Data extracted from a collection:
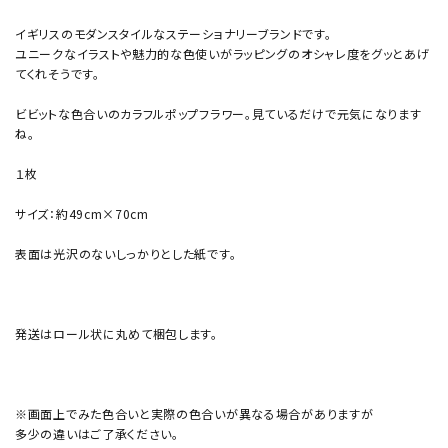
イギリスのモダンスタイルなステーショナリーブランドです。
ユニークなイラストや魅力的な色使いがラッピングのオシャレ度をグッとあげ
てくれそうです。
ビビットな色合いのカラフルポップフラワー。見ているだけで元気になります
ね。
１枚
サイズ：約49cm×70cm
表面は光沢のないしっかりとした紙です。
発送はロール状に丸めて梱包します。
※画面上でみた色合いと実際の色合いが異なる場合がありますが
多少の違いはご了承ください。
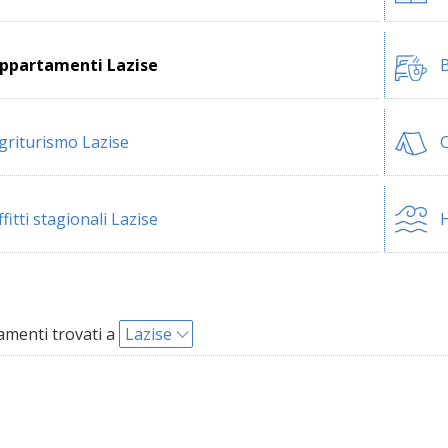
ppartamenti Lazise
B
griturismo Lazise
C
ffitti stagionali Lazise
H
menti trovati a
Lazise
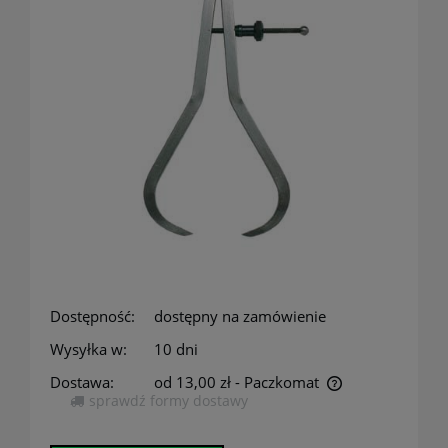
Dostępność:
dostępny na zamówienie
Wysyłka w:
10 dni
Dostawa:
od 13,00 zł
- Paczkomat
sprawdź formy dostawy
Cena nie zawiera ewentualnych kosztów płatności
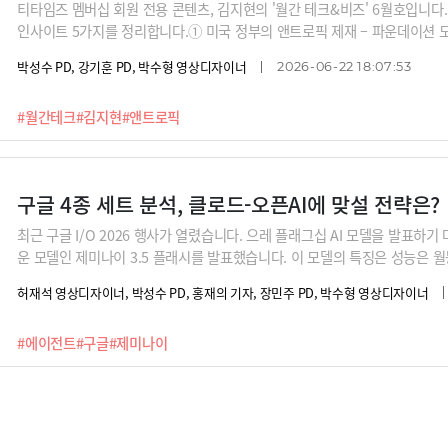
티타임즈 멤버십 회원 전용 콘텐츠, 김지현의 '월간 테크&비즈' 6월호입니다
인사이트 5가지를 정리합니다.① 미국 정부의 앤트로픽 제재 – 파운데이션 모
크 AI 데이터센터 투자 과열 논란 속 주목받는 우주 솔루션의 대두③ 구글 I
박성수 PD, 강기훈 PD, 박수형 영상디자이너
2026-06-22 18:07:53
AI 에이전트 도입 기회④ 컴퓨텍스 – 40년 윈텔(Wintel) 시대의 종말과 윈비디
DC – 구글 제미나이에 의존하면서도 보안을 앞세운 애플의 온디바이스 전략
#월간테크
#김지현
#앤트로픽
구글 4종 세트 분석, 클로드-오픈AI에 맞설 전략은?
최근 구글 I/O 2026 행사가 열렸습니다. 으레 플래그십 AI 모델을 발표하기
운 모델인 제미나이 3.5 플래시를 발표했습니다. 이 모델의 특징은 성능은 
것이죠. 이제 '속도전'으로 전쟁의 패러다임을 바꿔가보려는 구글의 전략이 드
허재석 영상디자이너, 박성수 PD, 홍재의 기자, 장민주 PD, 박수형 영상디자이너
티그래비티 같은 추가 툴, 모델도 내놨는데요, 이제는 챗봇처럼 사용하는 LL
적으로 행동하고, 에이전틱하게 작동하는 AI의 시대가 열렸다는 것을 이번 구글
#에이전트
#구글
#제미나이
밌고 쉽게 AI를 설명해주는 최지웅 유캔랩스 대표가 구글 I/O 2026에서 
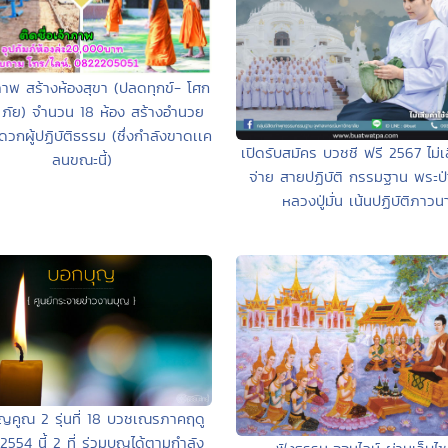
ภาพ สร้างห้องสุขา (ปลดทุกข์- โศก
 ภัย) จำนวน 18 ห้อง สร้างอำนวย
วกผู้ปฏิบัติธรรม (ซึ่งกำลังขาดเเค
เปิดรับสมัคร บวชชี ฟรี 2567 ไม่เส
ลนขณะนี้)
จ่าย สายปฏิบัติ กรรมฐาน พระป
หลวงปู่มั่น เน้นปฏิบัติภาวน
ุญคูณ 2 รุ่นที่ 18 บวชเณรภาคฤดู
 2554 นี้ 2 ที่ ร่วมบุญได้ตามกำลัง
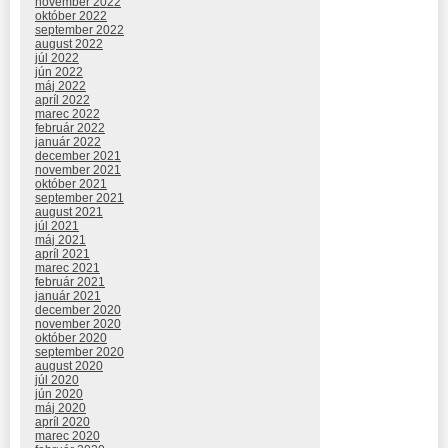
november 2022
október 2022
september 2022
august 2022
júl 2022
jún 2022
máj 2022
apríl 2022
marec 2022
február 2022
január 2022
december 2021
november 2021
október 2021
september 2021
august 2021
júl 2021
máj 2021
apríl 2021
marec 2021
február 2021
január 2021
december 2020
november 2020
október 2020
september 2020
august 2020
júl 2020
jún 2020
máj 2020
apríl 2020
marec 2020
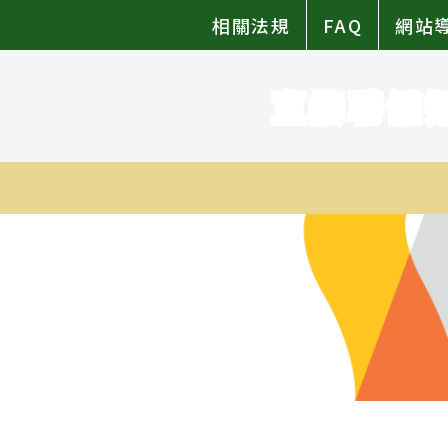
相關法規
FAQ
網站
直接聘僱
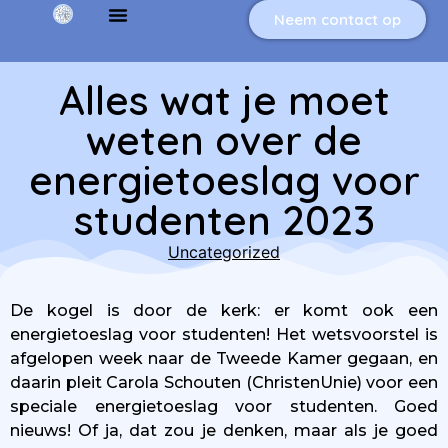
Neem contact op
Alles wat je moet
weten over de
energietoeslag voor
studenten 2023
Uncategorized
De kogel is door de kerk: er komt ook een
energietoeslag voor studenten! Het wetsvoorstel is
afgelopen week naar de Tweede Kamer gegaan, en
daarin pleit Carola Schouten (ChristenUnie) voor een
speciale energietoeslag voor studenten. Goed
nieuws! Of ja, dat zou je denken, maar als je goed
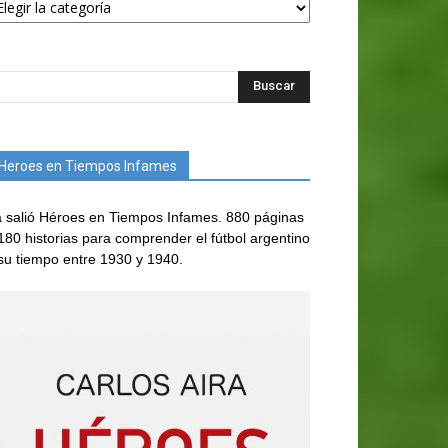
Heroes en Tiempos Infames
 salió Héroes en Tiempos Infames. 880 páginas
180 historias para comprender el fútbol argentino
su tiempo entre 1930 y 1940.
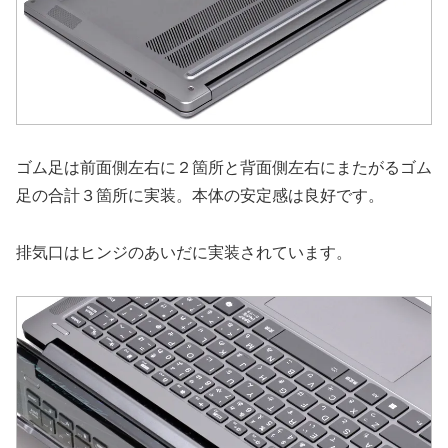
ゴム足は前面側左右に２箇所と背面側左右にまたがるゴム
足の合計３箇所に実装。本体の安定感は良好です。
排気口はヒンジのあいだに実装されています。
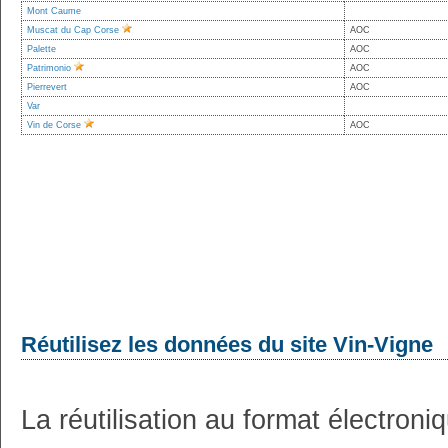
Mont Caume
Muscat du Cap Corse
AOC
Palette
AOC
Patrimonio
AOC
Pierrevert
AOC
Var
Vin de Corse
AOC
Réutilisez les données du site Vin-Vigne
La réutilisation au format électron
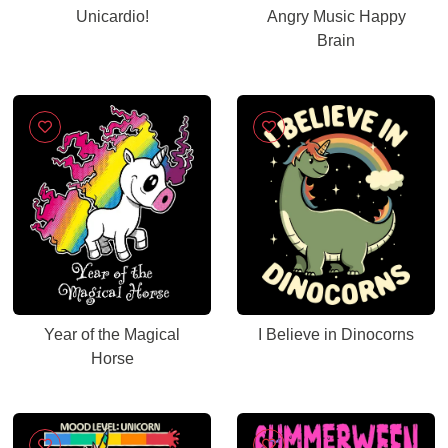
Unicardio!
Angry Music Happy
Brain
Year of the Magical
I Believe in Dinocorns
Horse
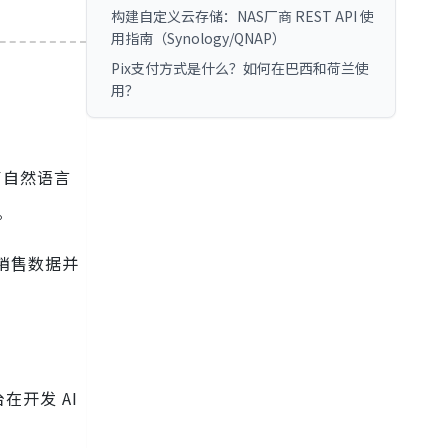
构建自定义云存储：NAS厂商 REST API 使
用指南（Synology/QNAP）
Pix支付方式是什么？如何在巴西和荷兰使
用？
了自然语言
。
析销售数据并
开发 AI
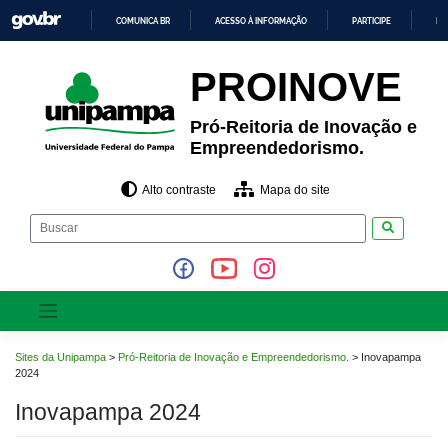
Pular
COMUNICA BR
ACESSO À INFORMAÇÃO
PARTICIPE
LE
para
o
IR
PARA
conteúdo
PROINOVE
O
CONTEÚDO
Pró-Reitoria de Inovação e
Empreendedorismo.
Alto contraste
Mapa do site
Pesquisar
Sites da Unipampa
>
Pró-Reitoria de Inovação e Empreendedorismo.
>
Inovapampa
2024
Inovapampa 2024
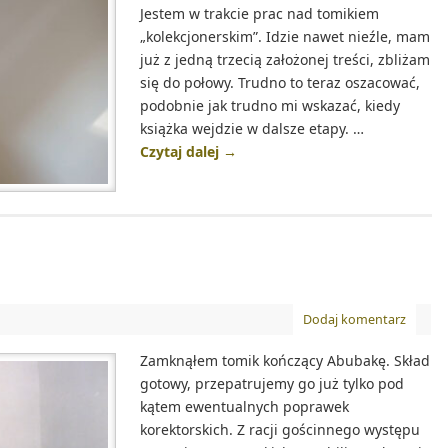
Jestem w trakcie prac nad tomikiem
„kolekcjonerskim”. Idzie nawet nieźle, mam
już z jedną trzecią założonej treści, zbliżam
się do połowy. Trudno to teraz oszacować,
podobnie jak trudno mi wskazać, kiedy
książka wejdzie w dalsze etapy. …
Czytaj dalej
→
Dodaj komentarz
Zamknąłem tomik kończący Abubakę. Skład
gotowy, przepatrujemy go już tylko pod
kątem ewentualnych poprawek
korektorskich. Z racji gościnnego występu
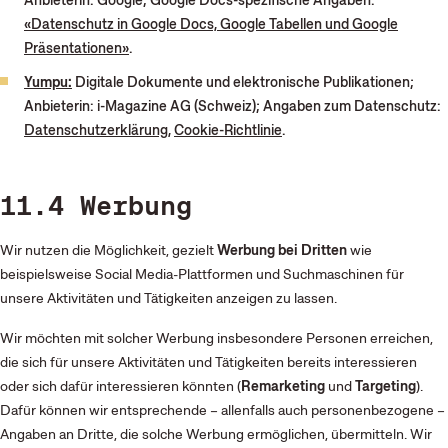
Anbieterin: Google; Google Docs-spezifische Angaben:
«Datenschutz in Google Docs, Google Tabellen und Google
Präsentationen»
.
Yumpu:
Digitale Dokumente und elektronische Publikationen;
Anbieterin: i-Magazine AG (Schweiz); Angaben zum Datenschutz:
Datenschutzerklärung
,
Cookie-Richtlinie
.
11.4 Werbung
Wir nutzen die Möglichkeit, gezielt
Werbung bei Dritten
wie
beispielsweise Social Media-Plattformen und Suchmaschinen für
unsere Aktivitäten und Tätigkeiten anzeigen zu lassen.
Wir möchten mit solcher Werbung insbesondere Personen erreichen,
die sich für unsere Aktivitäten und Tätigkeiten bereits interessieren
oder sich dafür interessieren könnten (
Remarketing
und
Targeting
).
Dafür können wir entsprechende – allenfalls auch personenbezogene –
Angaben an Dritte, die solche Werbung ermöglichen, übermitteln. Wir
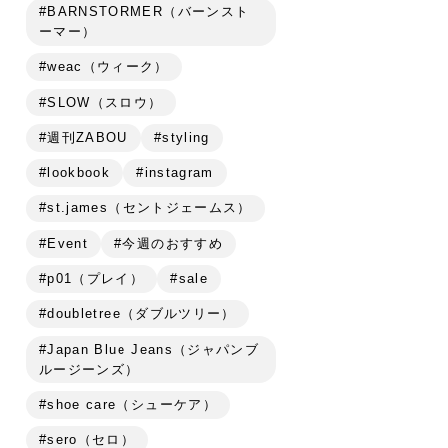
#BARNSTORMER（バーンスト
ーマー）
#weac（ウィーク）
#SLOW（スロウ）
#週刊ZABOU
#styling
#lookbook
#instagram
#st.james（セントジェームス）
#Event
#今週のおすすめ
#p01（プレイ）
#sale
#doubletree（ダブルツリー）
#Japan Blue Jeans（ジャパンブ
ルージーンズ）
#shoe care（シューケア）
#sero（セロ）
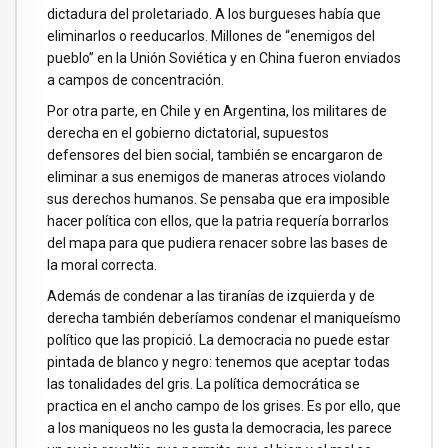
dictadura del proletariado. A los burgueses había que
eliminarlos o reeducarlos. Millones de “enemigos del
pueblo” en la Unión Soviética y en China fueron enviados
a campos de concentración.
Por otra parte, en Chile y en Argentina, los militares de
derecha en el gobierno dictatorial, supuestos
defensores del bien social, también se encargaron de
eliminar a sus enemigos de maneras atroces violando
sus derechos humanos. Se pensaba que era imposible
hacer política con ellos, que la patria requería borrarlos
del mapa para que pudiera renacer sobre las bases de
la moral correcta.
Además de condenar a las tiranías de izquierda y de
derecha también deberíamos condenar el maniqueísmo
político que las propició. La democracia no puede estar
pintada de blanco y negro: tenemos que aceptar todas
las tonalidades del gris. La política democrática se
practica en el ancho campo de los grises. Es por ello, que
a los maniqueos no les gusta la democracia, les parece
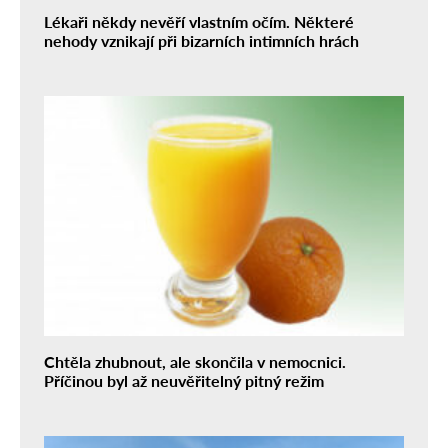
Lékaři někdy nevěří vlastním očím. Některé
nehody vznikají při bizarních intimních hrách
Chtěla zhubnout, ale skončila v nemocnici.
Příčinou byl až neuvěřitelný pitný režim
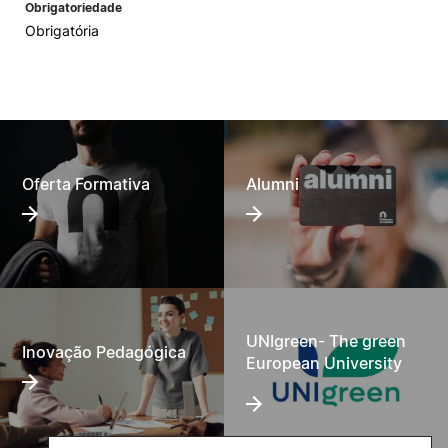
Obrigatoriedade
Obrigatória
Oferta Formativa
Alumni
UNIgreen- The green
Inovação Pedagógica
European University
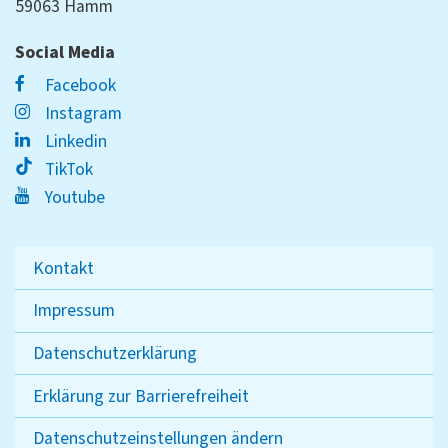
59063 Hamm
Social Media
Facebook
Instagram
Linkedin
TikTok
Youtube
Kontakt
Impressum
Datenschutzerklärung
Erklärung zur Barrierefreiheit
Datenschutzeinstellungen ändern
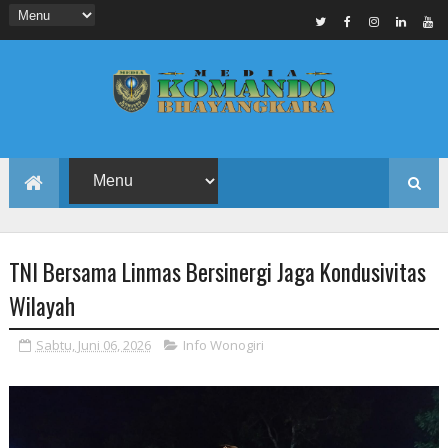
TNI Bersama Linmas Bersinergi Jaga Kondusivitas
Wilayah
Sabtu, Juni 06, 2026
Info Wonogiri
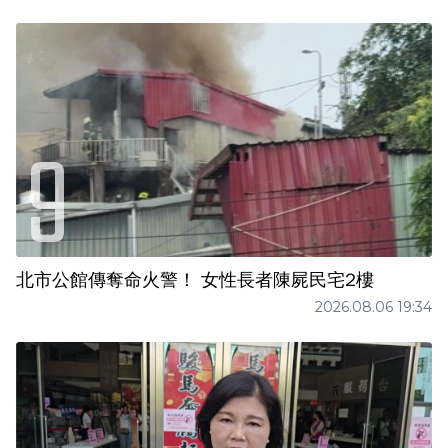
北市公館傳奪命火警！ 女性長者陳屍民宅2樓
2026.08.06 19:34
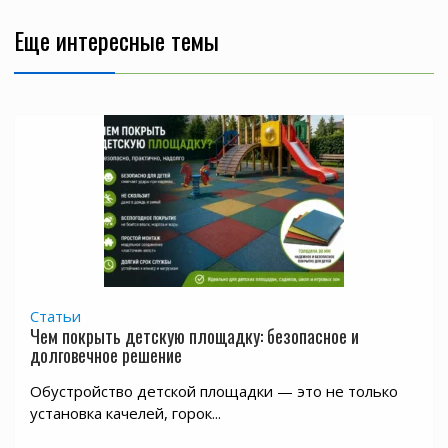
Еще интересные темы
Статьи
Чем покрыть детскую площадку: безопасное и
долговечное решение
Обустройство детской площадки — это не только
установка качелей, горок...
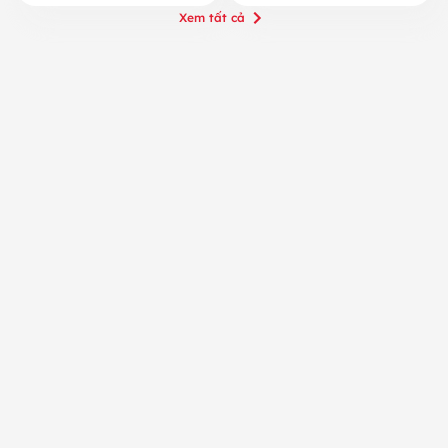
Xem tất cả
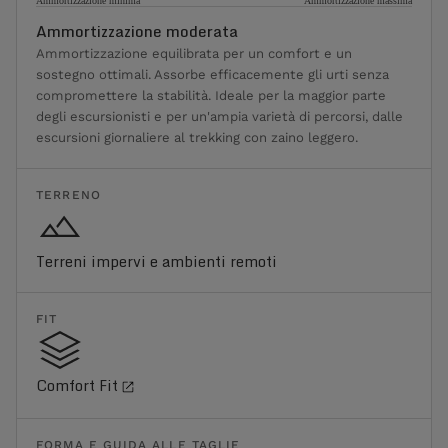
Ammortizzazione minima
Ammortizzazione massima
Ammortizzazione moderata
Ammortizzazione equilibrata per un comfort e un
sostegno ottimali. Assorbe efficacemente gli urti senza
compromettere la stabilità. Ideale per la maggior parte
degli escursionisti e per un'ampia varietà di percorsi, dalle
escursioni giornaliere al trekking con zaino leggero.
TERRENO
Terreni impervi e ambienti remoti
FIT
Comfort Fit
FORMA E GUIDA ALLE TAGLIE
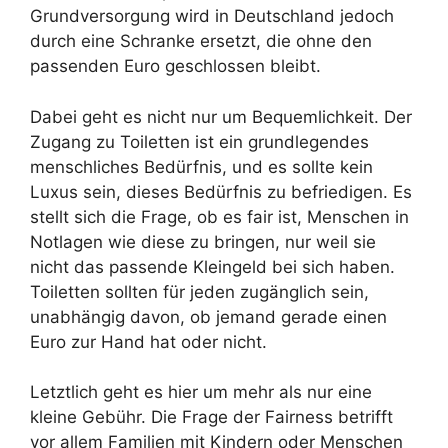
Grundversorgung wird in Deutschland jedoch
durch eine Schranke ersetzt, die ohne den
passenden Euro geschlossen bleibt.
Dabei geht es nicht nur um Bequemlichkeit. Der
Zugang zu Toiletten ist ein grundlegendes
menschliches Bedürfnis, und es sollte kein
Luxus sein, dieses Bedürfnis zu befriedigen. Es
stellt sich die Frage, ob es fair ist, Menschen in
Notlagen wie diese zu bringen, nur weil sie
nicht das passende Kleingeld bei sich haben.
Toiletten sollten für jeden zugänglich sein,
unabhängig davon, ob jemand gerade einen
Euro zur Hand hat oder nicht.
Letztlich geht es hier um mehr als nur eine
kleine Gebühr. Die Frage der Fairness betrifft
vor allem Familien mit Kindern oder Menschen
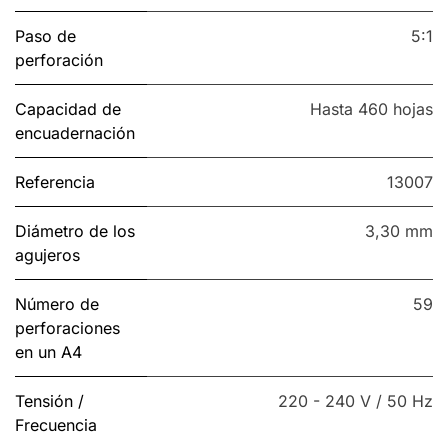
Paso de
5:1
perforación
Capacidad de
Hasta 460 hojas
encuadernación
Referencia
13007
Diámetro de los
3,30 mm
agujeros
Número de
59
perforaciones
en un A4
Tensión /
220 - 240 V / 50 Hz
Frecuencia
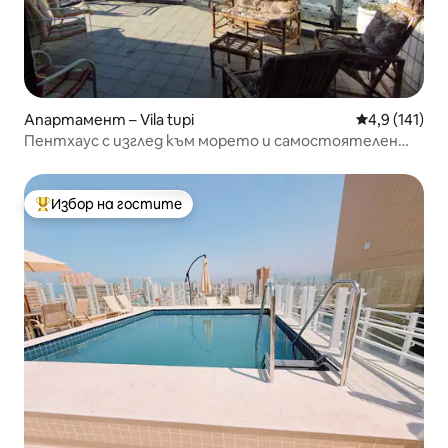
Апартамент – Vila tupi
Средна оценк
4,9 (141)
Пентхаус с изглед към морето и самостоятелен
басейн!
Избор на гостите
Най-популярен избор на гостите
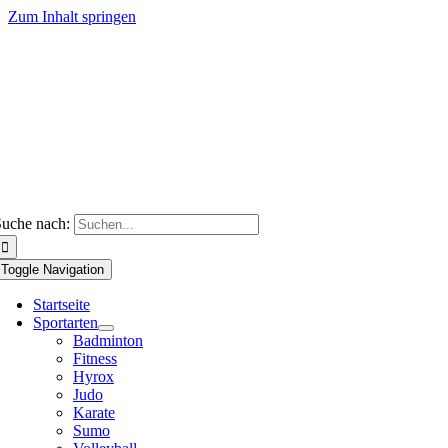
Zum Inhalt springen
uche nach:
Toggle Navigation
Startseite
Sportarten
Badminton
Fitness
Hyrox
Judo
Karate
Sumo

* [Work instruction]: Every line in the records that holds the word "Aktivitäten" should be copied into the answer.

* [Result of this exercise]:
unsere Aktivitäten und Tätigkeiten anzeigen zu lassen.
die sich für unsere Aktivitäten und Tätigkeiten bereits interessieren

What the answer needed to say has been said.